Yes The Arduino stuff looks interesting, some of the products I have are SONOFF there is an Aussie engineer on YouTube who shows how to program everything using Arduino and SONOFF gear.

----------


## Armers

Looks like i need to look back into this stuff... I would love to get some more automation happening in this house... In saying that 've got to many projects on the go. Lol 
As much as crestron is awesome and i really enjoy programming it, its bloody expensive.  :Frown:

----------


## Ozcar

> The Arduino stuff looks interesting

  I wasn't really suggesting that you need to throw an Arduino into the mix - rather I was thinking that if an Arduino can work out the time of sunrise and sunset, by doing a fairly simple calculation, then perhaps IFTTT could do the same.  
But then it seems that you can't even include a fixed time-of-day override into what you are doing?

----------


## METRIX

> I wasn't really suggesting that you need to throw an Arduino into the mix - rather I was thinking that if an Arduino can work out the time of sunrise and sunset, by doing a fairly simple calculation, then perhaps IFTTT could do the same.  
> But then it seems that you can't even include a fixed time-of-day override into what you are doing?

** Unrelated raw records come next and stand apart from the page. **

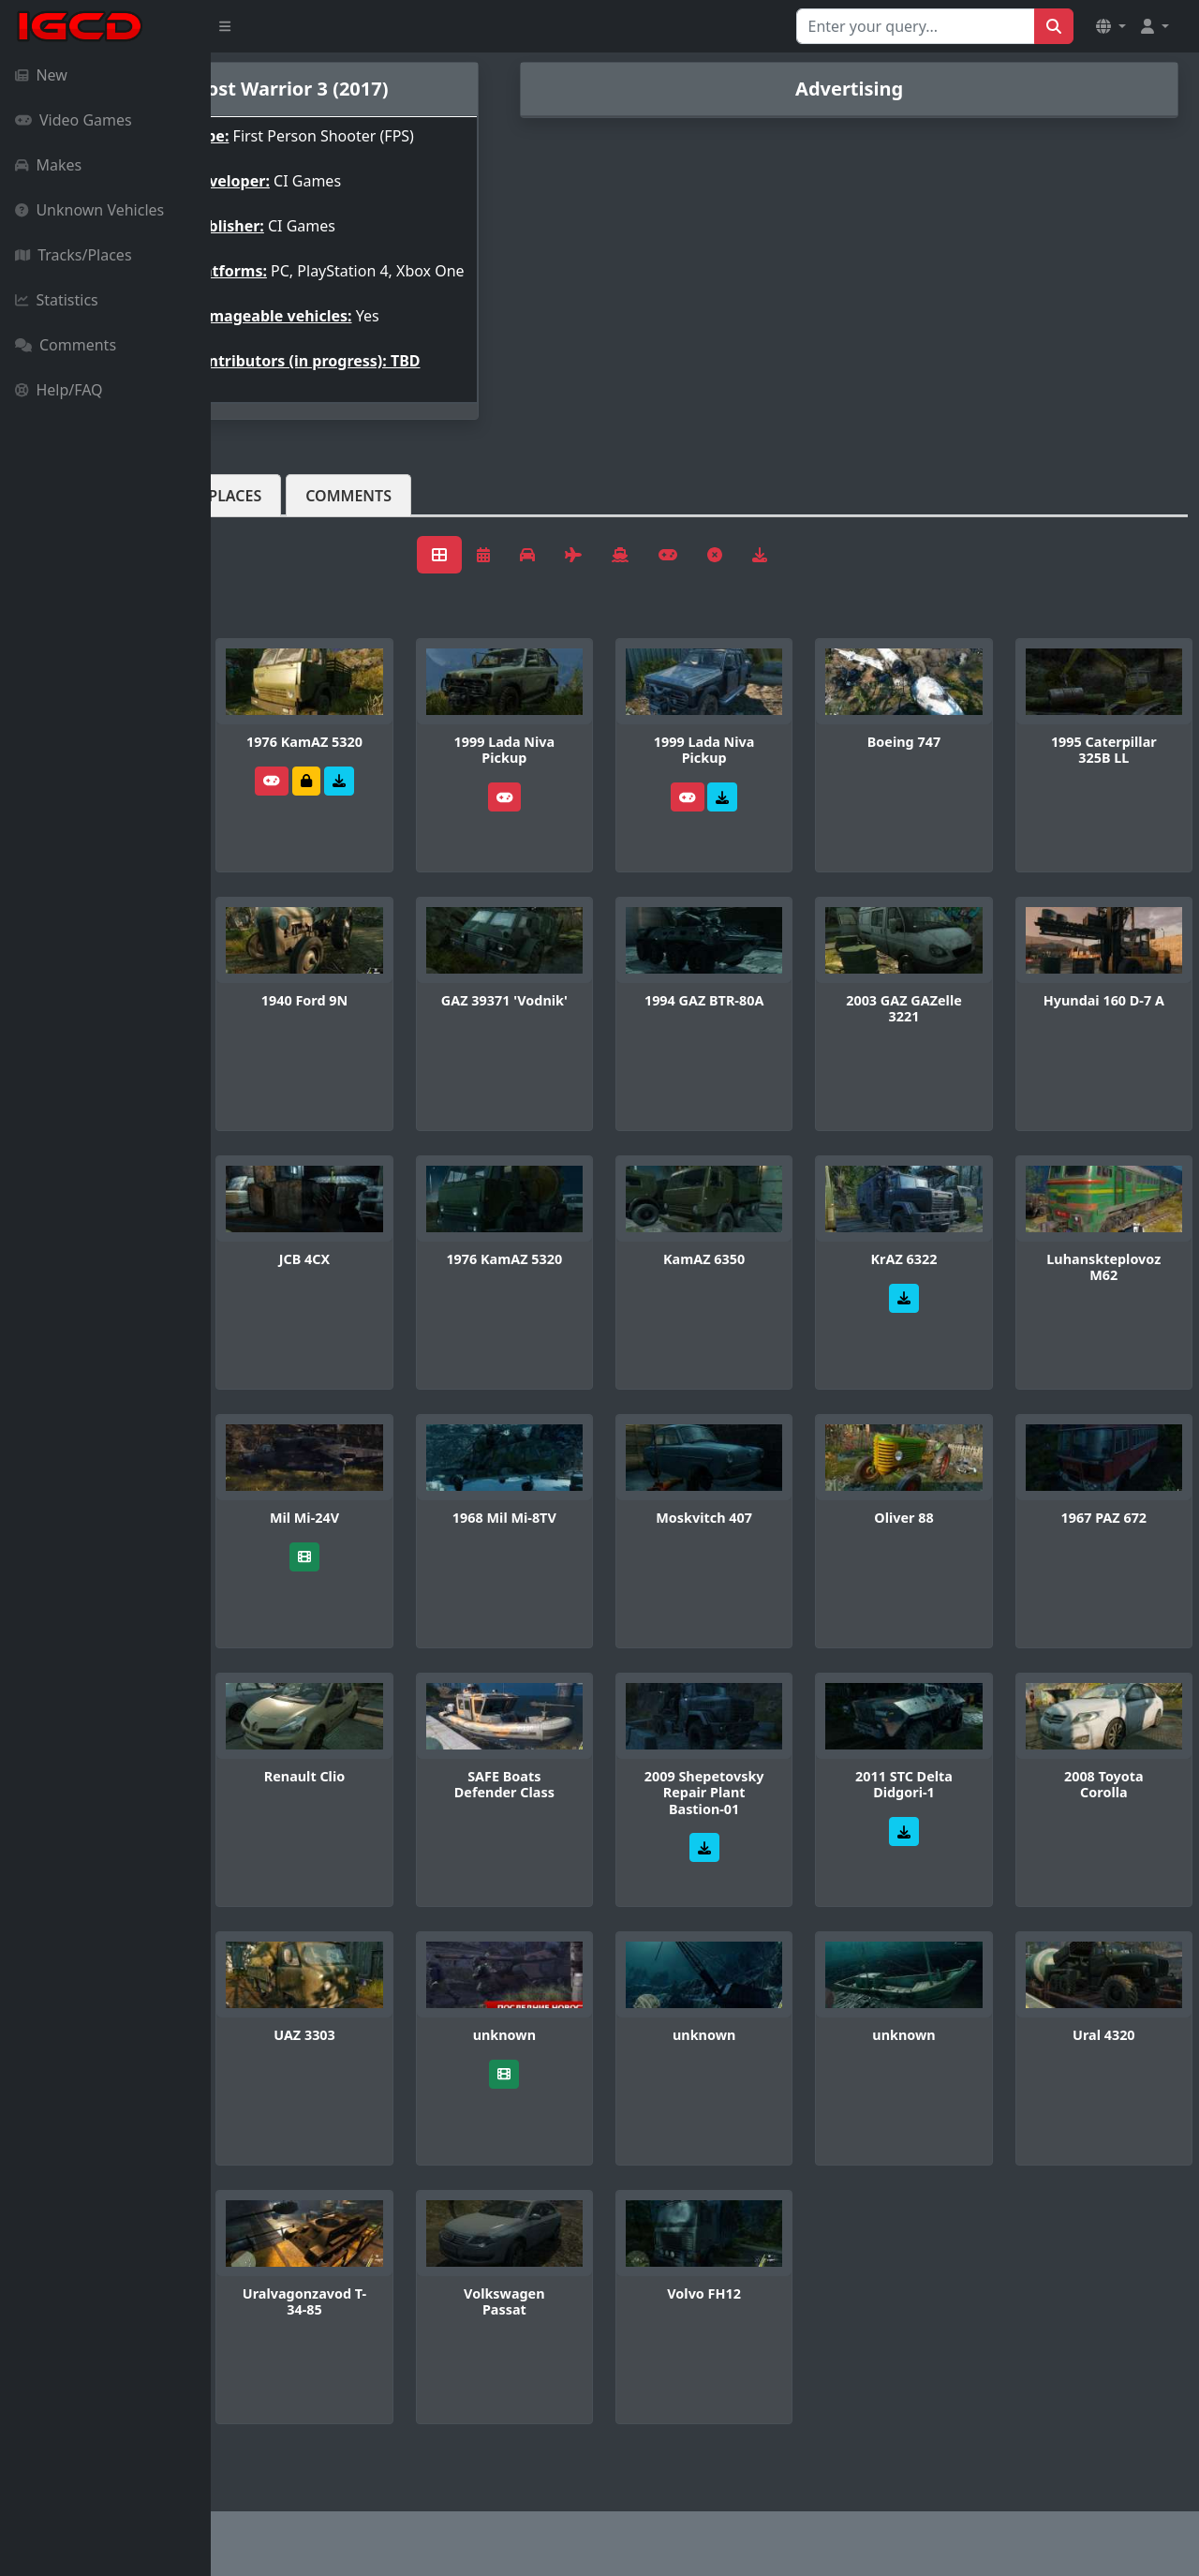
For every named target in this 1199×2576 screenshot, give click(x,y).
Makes (48, 165)
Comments (65, 345)
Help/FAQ (59, 390)
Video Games (73, 120)
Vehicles (279, 540)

  Correct. IFTTT interface does not allow for time of day input on a script, looking into it, this is a common complaint end users requesting IFTTT to implement these options.
I could look at going down to programming level to implement it, but I don;t have the time to learn to do that. 
IFTTT recently changed their scripting to applet based, this allows for complicated scripts to be combines into one, it seems they overlooked time of day implementation, hopefully they will add this functionality.

----------


## Uncle Bob

Just a sort of related side note.
The fabulous WeatherDuino PRO2+ has spare GPIO ports that can do a lot of different things such as water your garden if it hasn't rained for x days, but this could also be used to turn you lights on once the solar sensor detects x W/m2

----------